**Your assignment**
If an entry below holds a picture, leave the picture out and print the rest exactly.

**Data records**
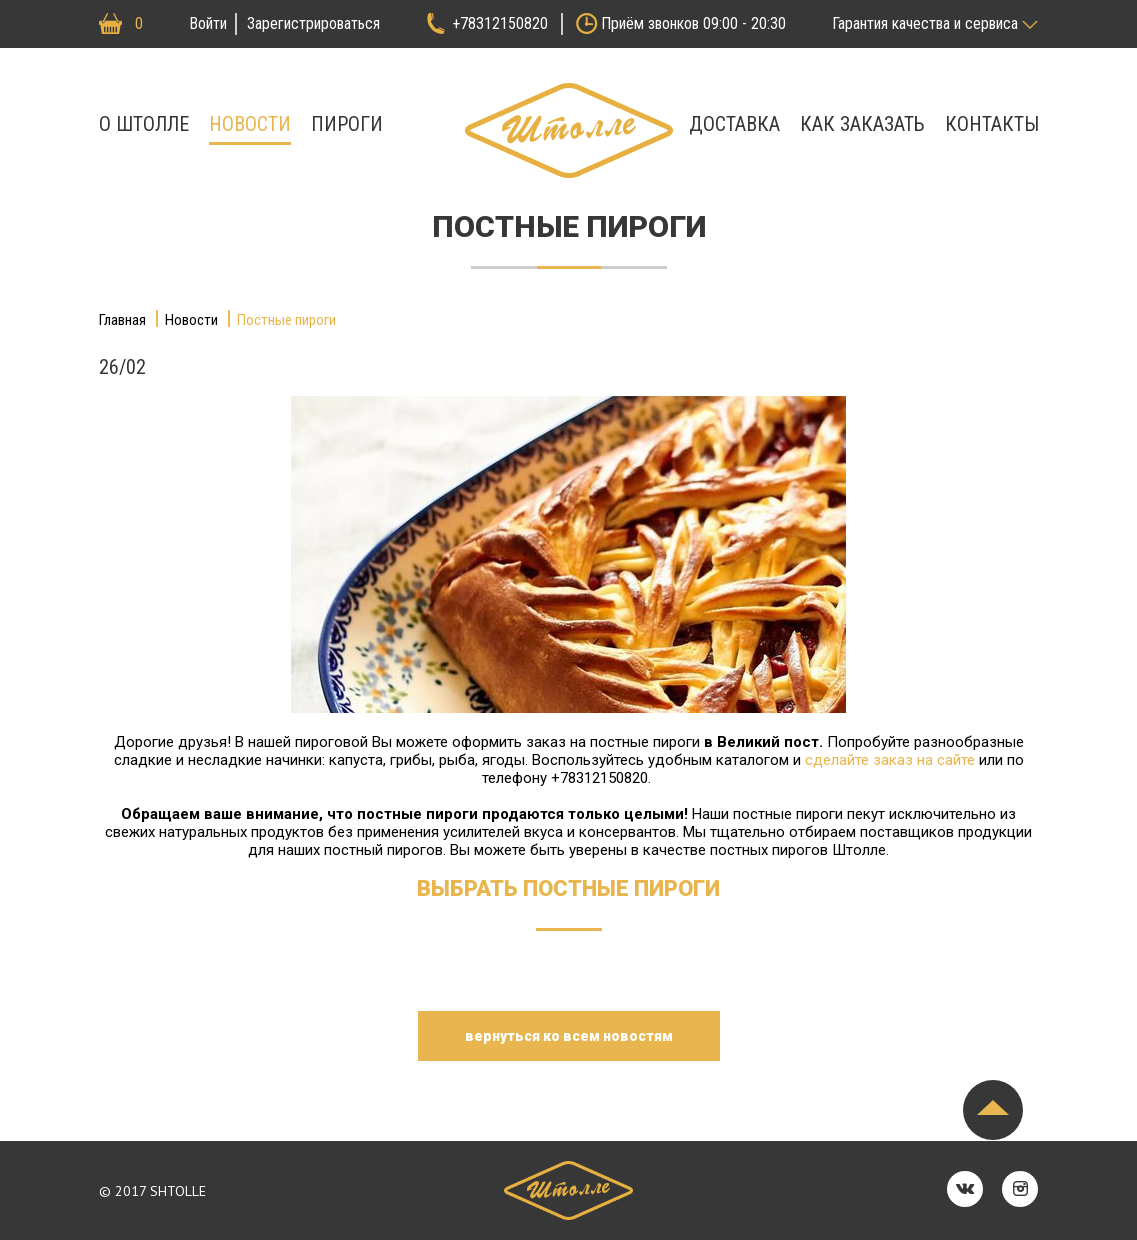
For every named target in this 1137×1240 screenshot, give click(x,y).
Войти (208, 23)
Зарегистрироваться (313, 23)
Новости (250, 124)
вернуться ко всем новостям (569, 1036)
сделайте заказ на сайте (890, 760)
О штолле (144, 124)
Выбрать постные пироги (568, 888)
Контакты (992, 124)
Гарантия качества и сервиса (925, 23)
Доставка (734, 124)
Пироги (347, 124)
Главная (122, 320)
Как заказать (862, 124)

**Response to the exercise**
For every named target in this 1137×1240 screenshot, give click(x,y).
Войти (208, 23)
Зарегистрироваться (313, 23)
Новости (250, 124)
вернуться ко всем новостям (569, 1036)
сделайте заказ на сайте (890, 760)
О штолле (144, 124)
Выбрать постные пироги (568, 888)
Контакты (992, 124)
Гарантия качества и сервиса (925, 23)
Доставка (734, 124)
Пироги (347, 124)
Главная (122, 320)
Как заказать (862, 124)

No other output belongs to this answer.